Required work: Transcribe exactly, and without pictures, only the lines from the one bearing "リーランスとして活動しながら新しい案件に挑戦" through the final line of the data below.

Data extracts:
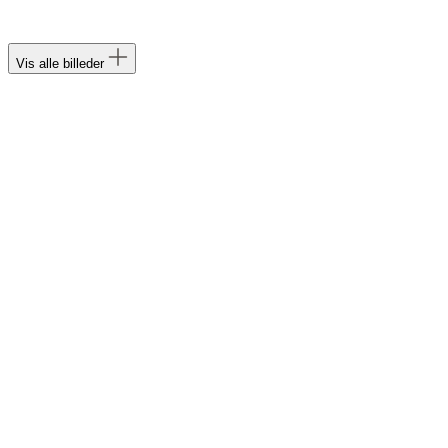
Vis alle billeder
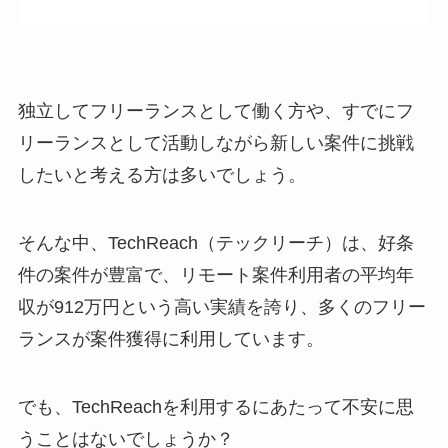
独立してフリーランスとして働く方や、すでにフ
リーランスとして活動しながら新しい案件に挑戦
したいと考える方は多いでしょう。
そんな中、TechReach（テックリーチ）は、好条
件の案件が豊富で、リモート案件利用者の平均年
収が912万円という高い実績を誇り、多くのフリー
ランスが案件獲得に利用しています。
でも、TechReachを利用するにあたって不安に思
うことはないでしょうか？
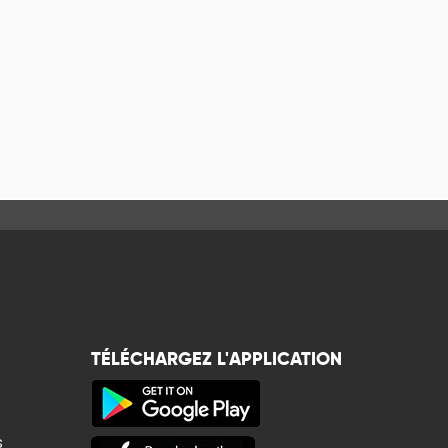
TÉLÉCHARGEZ L'APPLICATION
s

Response box:
リーランスとして活動しながら新しい案件に挑戦
したいと考える方は多いでしょう。
そんな中、TechReach（テックリーチ）は、好条
件の案件が豊富で、リモート案件利用者の平均年
収が912万円という高い実績を誇り、多くのフリー
ランスが案件獲得に利用しています。
でも、TechReachを利用するにあたって不安に思
うことはないでしょうか？
TÉLÉCHARGEZ L'APPLICATION
s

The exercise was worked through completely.